Sisterdale is an unincorporated farming and ranching community established in 1847 and located 13 miles (21 km) north of Boerne in Kendall County, in the U.S. state of Texas. The community is located in the valley of Sister Creek. The elevation is 1,280 feet (390 m).

Community

Sisterdale was settled in 1847 by German surveyor and free thinker Nicolaus Zink. Originally part of Comal, Sisterdale became part of Kendall County when the latter was formed in 1862.

Among the settlers were German pioneers Fritz and Betty Holekamp, geographer Ernst Kapp; Anhalt Premier progeny Baron Ottomar von Behr; journalist Dr. Carl Adolph Douai; August Siemering who later founded the San Antonio Express News; author, journalist and diplomat Dr. Julius Fröbel; future Wall Street financial wiz Gustav Theissen; and Edgar von Westphalen, brother to Jenny von Westphalen who was married to Karl Marx.

The first child born in Sisterdale (and in Kendall County) was Julius Holekamp on June 10, 1849 to Fritz and Betty Holekamp.

One notable early colonist was Edward Degener, future Republican U.S. Representative from Texas during Reconstruction. Degener's sons Hugo and Hilmar died during the Nueces massacre. To honor their memory, Degener along with Eduard Steves and William Heuermann, purchased land for the establishment of the German-language Treue der Union Monument, which became part of the National Register of Historic Places listings in Texas November 29, 1978.

Also among the settlers was a member of the German Chambers of Deputies Julius Dresel (or Dressel), who was the first to plant a Sisterdale vineyard. His brother Emil Dresel and partner Jacob Gundlach later established the Rhein Farm Vineyard in Sonoma, California. Julius later moved to San Antonio. Upon the death of brother Emil, who bequeathed Julius his share of the Sonoma vineyard, Julius moved his family to California.

The community received a post office in 1851, and Ottomar W. Behr was the first postmaster.

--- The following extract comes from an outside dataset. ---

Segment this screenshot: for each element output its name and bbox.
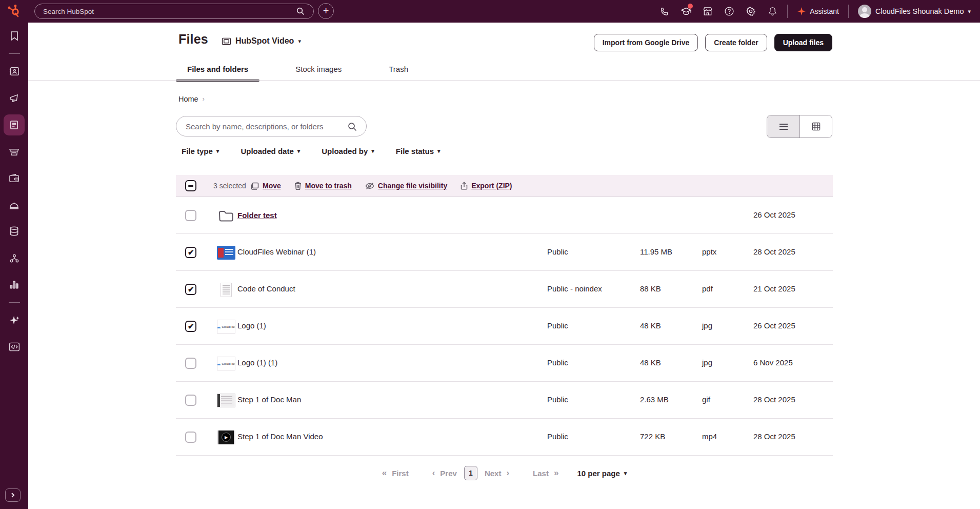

Sisterdale eventually had a school house, a gas station-garage, a general store, a cotton gin, and a factory for making cypress shingles. The old 1885 cotton gin in Sisterdale has been restored and is today home to the Sister Creek Vineyards.

Historical Population

Historical population
Census Pop.
1880 150
1910 26
1920 50 92.3%
1970 63
1980 100 58.7%
1990 60 −40.0%
2000 25 −58.3%
2010 110 340.0%

Free thinkers

Sisterdale was one of the Latin Settlements, resulting from the Revolutions of 1848 in the German states. Those who came were Forty-Eighters, intellectual liberal abolitionists who enjoyed conversing in Latin and believed in utopian ideals that guaranteed basic human rights to all. They reveled in passionate conversations about literature, music and philosophy.

The free thinkers petitioned the Texas Congress in 1853 for a charter to operate a German-English college to be built at Sisterdale, but the petition did not come to fruition.

Irene Marschall King, granddaughter of John O. Meusebach remembered how her grandfather enjoyed the intellectual stimulation of visits to Sisterdale where a man of his aristocratic background could relate to such cultured free thought discourse, and where the air filled with concert music, singing, dancing and an ambiance of general Gemutlichkeit.

In 1853, August Siemering was elected Secretary, and Ernst Kapp the President, of the freethinker abolitionist organization Die Freie Verein (The Free Society), which called for a meeting of abolitionist German Texans in conjunction with the May 14, 1854, Staats-Saengerfest (State Singing Festival) in San Antonio. Wilhelm Victor Keidel was elected Vice President of the convention, which adopted a political, social and religious platform, including:

1) Equal pay for equal work; 2) Direct election of the President of the United States; 3) Abolition of capital punishment; 4) Slavery is an evil, the abolition of which is a requirement of democratic principles...; 5) Free schools – including universities – supported by the state, without religious influence; and 6) Total separation of church and state.

One of the most tragic episodes in the history of Kendall County happened in 1862 after Texas joined the Confederacy. The Confederacy considered the free thinkers of Sisterdale and like communities to be a threat. A number of Kendall County Germans became conscientious objectors to the military draft. Confederate authorities reacted by imposing martial law on Central Texas. Sixty-one conscientious objectors attempted to flee to Mexico. Confederate irregular James Duff and his Duff’s Partisan Rangers pursued them. At the Nueces River, thirty-four were killed, and some executed after being taken prisoner. In 1866, Kendall County erected the Treue der Union Monument ("Loyalty to the Union") monument dedicated to the German Texans slain at the Nueces massacre.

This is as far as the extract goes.